Non è, a mio avviso, l’odio contro i kurdi che spinge Erdogan a reprimere il popolo kurdo ma egli intende reprimere l’anelito verso l’autodeterminazione, verso una reale democrazia che questo popolo vuole mettere in pratica.
E lo fa nel modo più vigliacco che si possa immaginare, fingendo di voler combattere il “terrorismo” dell’ISIS che lui stesso ha contribuito ad alimentare, sull’onda di una strage compiuta da un ragazzo che s’è fatto saltare in aria uccidendo così una trentina di altri ragazzi. Giovani uomini e donne andati lì proprio per contrastare le politiche di Erdogan. Da spregiudicato giocatore quale egli è mette sul piatto della bilancia la pelle di milioni di profughi siriani
Lo fa con l’appoggio e la benevola compiacenza della NATO ma anche di Israele che pensa così di indebolire l’Iran, abbattendo il regime di Assad.
Ultimi baluardi, a giudizio dello stato di Israele, che potrebbero opporsi al suo folle progetto della creazione di uno stato ebraico.
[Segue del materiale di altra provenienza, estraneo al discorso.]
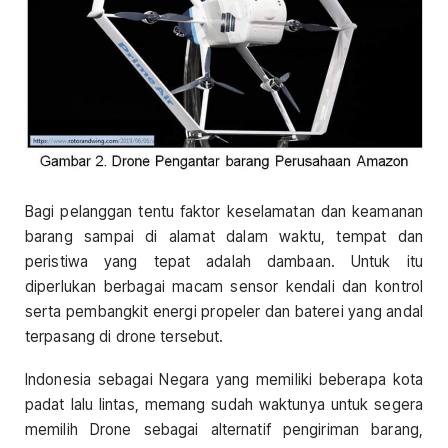
Bagi pelanggan tentu faktor keselamatan dan keamanan
barang sampai di alamat dalam waktu, tempat dan
peristiwa yang tepat adalah dambaan. Untuk itu
diperlukan berbagai macam sensor kendali dan kontrol
serta pembangkit energi propeler dan baterei yang andal
terpasang di drone tersebut.
Indonesia sebagai Negara yang memiliki beberapa kota
padat lalu lintas, memang sudah waktunya untuk segera
memilih Drone sebagai alternatif pengiriman barang,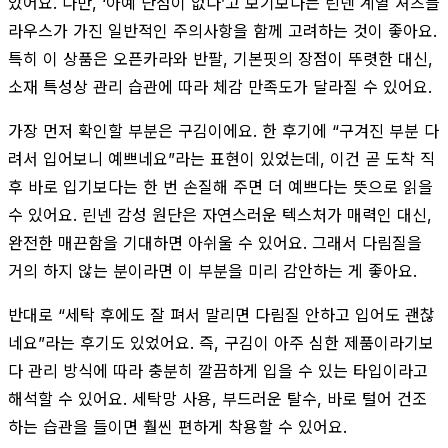
았어요. 다만, ‘아예 단점이 없다’고 보기보다는 린넨 계열 셔츠블
라우스가 가진 일반적인 주의사항을 함께 고려하는 것이 좋아요.
특히 이 상품은 오픈카라와 반팔, 기본핏의 장점이 뚜렷한 대신,
소재 특성상 관리 습관에 따라 체감 만족도가 달라질 수 있어요.
가장 먼저 확인할 부분은 구김이에요. 한 후기에 “구겨진 부분 다
려서 입어보니 예쁘네요”라는 표현이 있었는데, 이건 곧 도착 직
후 바로 입기보다는 한 번 손질해 주면 더 예쁘다는 뜻으로 읽을
수 있어요. 린넨 감성 원단은 자연스러운 텍스처가 매력인 대신,
완전한 매끈함을 기대하면 아쉬울 수 있어요. 그래서 다림질을
거의 하지 않는 분이라면 이 부분을 미리 감안하는 게 좋아요.
반대로 “세탁 후에도 잘 펴서 말리면 다림질 안하고 입어도 괜찮
네요”라는 후기도 있었어요. 즉, 구김이 아주 심한 제품이라기보
다 관리 방식에 따라 충분히 깔끔하게 입을 수 있는 타입이라고
해석할 수 있어요. 세탁망 사용, 부드러운 탈수, 바로 털어 건조
하는 습관을 들이면 훨씬 편하게 착용할 수 있어요.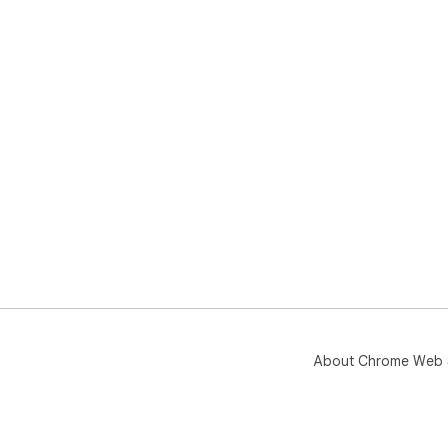
About Chrome Web 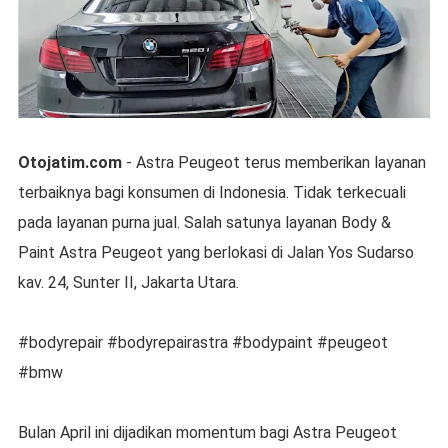
Otojatim.com
- Astra Peugeot terus memberikan layanan
terbaiknya bagi konsumen di Indonesia. Tidak terkecuali
pada layanan purna jual. Salah satunya layanan Body &
Paint Astra Peugeot yang berlokasi di Jalan Yos Sudarso
kav. 24, Sunter II, Jakarta Utara.
#bodyrepair #bodyrepairastra #bodypaint #peugeot
#bmw
Bulan April ini dijadikan momentum bagi Astra Peugeot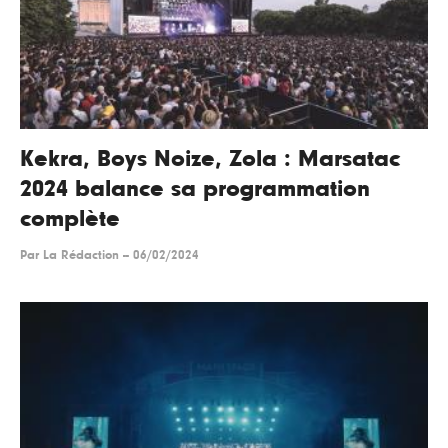
Kekra, Boys Noize, Zola : Marsatac
2024 balance sa programmation
complète
Par
La Rédaction
--
06/02/2024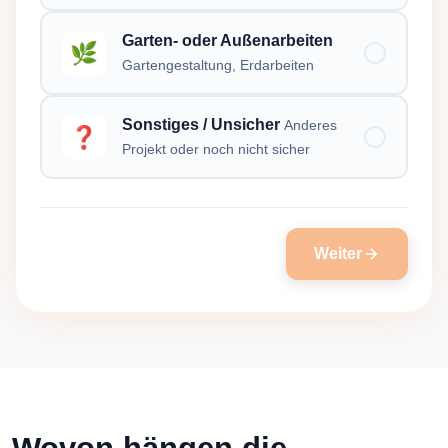
Garten- oder Außenarbeiten
🌿
Gartengestaltung, Erdarbeiten
Sonstiges / Unsicher
Anderes
❓
Projekt oder noch nicht sicher
Weiter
Anzi uno stato degli ebrei. Ovvero, quanto di più distante si possa immaginare dall’idea di uno stato, anzi di una confederalità di stati multietnici e multi religiosi così come cominciano a profilarsi in quell’esempio straordinario e sublime che è il Rojava.
Un esempio che, speriamo, non dovremo ricordare fra qualche secolo come la Comune di Parigi. Ovvero come la fine che quell’esperienza gloriosa fece! E perché questo non accada bisogna essere vigili adesso, cercare di capire cosa sta succedendo in quell’area e soprattutto non lasciarsi ingannare dai reportage di media fasulli.